**WHAT IS NEEDED:** When the line with "the power of" turns up below, begin repeating exactly, and carry on through the line with "And Sold Women For Sex"; no pictures go into the copy.

== RECORDS TO USE

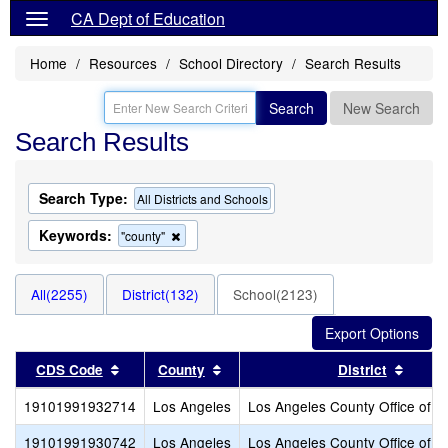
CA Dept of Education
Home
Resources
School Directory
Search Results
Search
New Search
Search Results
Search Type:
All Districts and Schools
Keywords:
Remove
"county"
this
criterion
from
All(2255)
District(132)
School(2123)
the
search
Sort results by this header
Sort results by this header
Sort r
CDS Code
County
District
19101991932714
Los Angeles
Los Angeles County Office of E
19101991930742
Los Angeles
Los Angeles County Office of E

====
== RECORDS TO USE

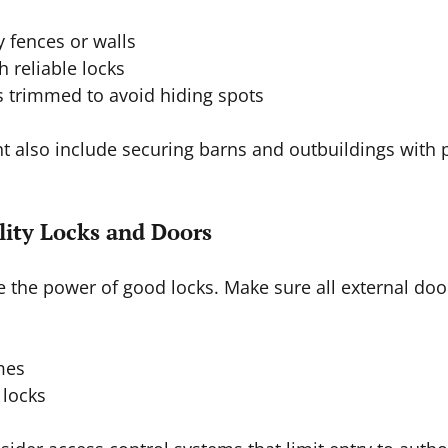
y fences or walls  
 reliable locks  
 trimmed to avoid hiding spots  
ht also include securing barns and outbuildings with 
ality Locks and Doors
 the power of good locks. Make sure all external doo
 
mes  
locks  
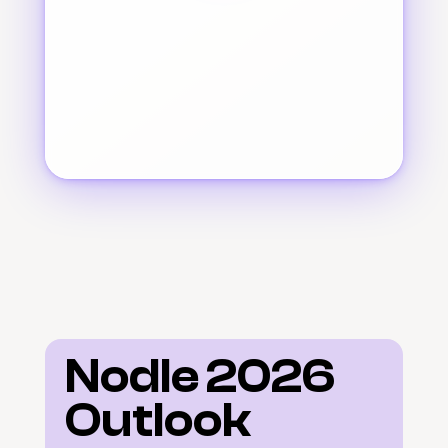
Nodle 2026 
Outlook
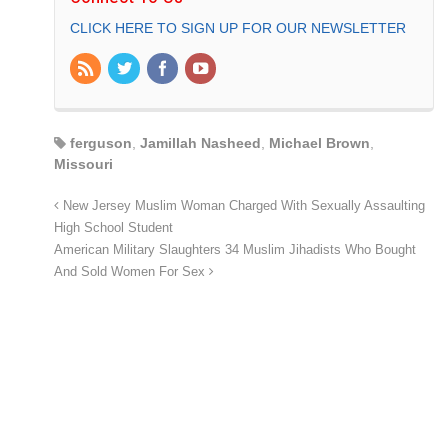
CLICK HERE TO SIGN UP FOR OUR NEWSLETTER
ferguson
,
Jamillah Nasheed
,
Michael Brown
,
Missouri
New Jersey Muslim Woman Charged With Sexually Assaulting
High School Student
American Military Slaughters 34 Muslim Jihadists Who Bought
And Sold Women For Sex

====
== RECORDS TO USE

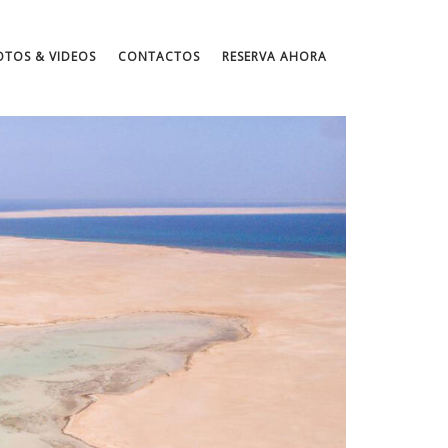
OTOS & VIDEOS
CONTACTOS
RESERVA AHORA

====

**OUTPUT OF THE EXERCISE:**
 the power of good locks. Make sure all external doo
 
mes  
locks  
Nodle 2026 
Outlook
CLICK HERE TO SIGN UP FOR OUR NEWSLETTER
ferguson
,
Jamillah Nasheed
,
Michael Brown
,
Missouri
New Jersey Muslim Woman Charged With Sexually Assaulting
High School Student
American Military Slaughters 34 Muslim Jihadists Who Bought
And Sold Women For Sex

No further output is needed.